Data listing:
========

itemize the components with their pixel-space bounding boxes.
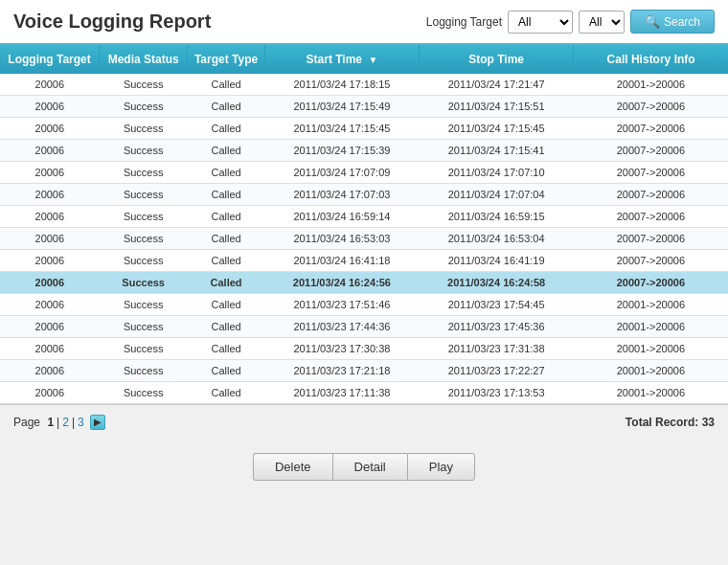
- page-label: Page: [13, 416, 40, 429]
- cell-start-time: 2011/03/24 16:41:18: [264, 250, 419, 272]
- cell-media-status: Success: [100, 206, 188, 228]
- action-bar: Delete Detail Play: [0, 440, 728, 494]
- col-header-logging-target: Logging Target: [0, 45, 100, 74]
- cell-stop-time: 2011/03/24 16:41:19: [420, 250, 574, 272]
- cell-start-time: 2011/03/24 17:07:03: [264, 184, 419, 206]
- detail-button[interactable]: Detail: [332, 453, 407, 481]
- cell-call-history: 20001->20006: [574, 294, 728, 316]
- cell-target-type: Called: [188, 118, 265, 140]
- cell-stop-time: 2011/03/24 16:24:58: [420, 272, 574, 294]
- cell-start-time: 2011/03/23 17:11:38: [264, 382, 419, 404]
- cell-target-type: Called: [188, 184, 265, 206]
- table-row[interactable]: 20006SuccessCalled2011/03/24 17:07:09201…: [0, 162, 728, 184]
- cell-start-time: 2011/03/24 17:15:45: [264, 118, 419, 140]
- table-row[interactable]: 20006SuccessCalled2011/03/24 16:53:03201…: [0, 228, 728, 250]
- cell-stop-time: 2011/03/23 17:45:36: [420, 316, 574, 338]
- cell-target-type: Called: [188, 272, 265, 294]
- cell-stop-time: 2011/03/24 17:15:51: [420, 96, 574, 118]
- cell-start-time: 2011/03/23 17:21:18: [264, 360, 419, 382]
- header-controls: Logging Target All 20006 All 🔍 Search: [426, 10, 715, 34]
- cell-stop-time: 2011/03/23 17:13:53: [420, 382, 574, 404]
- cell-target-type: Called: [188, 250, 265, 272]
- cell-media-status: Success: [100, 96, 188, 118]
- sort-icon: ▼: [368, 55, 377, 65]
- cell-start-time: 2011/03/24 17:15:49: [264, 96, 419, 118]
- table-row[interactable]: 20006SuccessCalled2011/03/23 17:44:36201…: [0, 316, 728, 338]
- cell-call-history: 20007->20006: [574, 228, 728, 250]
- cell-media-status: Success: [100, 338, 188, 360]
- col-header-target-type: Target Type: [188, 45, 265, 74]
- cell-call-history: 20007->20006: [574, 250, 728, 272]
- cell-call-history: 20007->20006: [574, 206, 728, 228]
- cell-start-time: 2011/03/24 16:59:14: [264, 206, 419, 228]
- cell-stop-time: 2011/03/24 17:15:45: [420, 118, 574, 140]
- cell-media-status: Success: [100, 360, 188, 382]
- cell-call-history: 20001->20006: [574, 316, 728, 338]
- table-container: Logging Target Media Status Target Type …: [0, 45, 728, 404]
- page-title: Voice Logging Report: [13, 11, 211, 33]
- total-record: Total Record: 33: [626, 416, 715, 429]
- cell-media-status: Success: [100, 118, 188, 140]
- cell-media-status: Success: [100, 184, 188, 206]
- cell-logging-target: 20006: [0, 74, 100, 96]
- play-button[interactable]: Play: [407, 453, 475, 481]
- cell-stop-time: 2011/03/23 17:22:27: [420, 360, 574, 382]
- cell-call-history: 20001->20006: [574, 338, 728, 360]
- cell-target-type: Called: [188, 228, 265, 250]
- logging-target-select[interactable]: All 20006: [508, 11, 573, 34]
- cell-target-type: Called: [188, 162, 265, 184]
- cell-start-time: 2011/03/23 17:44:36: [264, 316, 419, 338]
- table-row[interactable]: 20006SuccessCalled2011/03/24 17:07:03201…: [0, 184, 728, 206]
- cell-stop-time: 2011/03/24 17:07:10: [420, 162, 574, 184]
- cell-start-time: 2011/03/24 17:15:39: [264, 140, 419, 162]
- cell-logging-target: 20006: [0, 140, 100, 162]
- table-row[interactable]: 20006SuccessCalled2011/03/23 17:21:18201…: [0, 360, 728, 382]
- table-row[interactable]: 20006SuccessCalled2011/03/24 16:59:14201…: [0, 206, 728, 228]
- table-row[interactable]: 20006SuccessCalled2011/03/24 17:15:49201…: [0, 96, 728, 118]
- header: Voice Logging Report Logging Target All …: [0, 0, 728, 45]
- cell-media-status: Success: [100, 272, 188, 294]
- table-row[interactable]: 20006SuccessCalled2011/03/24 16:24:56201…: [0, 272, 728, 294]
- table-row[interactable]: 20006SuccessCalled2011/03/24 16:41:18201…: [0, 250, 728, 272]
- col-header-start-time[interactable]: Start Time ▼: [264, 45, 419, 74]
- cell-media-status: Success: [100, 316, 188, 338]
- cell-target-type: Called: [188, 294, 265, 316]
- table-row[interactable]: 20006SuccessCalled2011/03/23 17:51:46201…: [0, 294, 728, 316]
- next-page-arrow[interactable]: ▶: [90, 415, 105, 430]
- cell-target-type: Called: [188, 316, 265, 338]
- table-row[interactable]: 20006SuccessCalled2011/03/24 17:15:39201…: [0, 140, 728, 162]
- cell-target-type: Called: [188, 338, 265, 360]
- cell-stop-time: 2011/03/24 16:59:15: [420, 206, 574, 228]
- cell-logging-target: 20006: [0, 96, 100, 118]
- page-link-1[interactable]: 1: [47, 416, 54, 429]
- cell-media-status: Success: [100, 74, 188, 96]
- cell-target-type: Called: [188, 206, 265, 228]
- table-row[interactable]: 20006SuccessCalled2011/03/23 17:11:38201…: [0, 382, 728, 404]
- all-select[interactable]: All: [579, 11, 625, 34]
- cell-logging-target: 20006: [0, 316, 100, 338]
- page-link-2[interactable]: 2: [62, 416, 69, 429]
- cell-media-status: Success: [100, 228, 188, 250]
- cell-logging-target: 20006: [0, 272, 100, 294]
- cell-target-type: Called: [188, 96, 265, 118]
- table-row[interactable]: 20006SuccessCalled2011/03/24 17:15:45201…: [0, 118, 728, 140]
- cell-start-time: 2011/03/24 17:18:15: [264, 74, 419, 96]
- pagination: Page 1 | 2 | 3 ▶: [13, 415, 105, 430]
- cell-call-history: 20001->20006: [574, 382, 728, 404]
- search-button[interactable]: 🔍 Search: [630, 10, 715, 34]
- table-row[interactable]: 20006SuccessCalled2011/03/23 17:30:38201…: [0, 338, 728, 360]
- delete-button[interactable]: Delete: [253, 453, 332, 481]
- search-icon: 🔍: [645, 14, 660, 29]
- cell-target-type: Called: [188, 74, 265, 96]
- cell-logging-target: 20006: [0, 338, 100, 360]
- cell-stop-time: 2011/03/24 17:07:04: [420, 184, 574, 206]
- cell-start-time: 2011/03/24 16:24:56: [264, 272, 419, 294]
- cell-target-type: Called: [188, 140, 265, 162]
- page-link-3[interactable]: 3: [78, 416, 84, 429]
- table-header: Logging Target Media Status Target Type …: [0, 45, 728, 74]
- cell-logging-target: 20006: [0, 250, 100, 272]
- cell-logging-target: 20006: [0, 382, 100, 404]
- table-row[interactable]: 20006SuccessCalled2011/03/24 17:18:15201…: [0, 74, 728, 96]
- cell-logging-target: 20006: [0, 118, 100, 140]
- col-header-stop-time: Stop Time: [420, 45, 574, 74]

========

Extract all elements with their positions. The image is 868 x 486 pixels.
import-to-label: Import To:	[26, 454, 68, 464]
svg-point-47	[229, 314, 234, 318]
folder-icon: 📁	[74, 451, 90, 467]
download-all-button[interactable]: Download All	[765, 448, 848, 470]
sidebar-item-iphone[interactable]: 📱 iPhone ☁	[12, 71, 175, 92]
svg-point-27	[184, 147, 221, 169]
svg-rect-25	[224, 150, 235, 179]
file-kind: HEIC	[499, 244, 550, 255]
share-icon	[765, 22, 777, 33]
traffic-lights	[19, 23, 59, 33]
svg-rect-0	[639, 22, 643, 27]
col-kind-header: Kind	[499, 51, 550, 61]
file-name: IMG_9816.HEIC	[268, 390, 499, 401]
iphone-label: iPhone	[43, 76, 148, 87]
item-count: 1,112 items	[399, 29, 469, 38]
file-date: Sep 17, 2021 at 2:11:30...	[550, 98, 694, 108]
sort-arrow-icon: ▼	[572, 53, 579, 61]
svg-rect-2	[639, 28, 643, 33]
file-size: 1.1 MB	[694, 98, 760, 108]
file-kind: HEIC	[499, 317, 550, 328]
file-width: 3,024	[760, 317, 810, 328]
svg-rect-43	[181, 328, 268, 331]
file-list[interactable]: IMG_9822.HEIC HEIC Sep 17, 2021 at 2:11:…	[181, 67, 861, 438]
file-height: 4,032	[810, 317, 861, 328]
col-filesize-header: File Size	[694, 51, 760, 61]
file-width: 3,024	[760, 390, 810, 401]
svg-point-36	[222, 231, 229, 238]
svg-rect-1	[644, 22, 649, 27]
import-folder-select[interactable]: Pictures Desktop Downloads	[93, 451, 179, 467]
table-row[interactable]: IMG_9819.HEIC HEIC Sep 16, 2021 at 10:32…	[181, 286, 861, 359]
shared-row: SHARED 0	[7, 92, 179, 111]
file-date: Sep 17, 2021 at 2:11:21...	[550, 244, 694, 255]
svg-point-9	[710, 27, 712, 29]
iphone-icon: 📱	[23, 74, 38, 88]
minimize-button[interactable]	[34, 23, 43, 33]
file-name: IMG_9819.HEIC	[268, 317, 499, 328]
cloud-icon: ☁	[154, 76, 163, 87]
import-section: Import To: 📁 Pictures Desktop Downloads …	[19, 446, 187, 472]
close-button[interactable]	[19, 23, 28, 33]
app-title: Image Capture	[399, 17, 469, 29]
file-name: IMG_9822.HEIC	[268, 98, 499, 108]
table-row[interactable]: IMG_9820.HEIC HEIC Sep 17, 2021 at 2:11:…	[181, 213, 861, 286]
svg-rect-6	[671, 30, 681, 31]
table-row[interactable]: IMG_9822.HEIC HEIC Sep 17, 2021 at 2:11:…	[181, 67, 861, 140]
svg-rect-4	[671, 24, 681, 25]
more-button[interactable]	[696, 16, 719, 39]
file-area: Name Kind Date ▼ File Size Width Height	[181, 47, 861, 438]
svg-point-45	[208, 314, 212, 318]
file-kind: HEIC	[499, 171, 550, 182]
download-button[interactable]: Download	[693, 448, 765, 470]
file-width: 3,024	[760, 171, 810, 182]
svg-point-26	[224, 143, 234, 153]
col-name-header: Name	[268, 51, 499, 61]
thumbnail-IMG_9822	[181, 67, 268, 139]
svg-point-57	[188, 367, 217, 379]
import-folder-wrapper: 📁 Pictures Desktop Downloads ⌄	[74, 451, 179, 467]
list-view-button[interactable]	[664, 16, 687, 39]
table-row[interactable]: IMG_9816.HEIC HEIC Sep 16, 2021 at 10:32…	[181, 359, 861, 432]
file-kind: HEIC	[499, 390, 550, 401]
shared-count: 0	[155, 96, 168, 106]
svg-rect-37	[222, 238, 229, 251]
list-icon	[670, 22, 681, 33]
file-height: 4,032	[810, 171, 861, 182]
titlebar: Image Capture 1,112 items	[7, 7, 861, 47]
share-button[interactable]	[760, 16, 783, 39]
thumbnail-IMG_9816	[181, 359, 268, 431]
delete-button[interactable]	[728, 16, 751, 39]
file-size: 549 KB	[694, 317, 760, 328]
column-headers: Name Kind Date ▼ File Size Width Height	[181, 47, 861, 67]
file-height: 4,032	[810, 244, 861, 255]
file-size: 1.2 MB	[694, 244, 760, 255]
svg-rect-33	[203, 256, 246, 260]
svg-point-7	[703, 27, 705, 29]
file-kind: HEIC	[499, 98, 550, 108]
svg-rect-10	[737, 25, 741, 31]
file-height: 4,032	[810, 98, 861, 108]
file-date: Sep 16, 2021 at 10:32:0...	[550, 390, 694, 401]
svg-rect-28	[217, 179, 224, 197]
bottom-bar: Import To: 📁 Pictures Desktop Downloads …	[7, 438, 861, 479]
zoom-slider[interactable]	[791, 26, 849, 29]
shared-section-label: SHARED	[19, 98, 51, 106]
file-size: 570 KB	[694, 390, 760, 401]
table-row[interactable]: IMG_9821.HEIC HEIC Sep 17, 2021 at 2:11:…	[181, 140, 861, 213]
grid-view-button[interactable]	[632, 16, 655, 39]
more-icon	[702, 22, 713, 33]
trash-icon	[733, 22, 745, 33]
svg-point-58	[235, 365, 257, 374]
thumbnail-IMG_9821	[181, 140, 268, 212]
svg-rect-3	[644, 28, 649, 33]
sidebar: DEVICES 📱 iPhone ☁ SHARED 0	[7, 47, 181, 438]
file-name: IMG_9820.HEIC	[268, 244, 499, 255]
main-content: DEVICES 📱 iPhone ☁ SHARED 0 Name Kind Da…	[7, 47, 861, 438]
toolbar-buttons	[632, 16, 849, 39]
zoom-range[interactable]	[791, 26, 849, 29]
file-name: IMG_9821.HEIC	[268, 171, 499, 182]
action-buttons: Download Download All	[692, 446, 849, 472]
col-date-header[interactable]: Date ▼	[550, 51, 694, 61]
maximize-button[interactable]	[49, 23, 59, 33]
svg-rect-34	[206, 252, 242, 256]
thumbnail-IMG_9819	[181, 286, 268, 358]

========

Goal of the exercise: The lines you need are those holding the word "label"; copy each of them from the material above.

Problem solution:
- page-label: Page: [13, 416, 40, 429]
import-to-label: Import To:	[26, 454, 68, 464]
iphone-label: iPhone	[43, 76, 148, 87]
shared-section-label: SHARED	[19, 98, 51, 106]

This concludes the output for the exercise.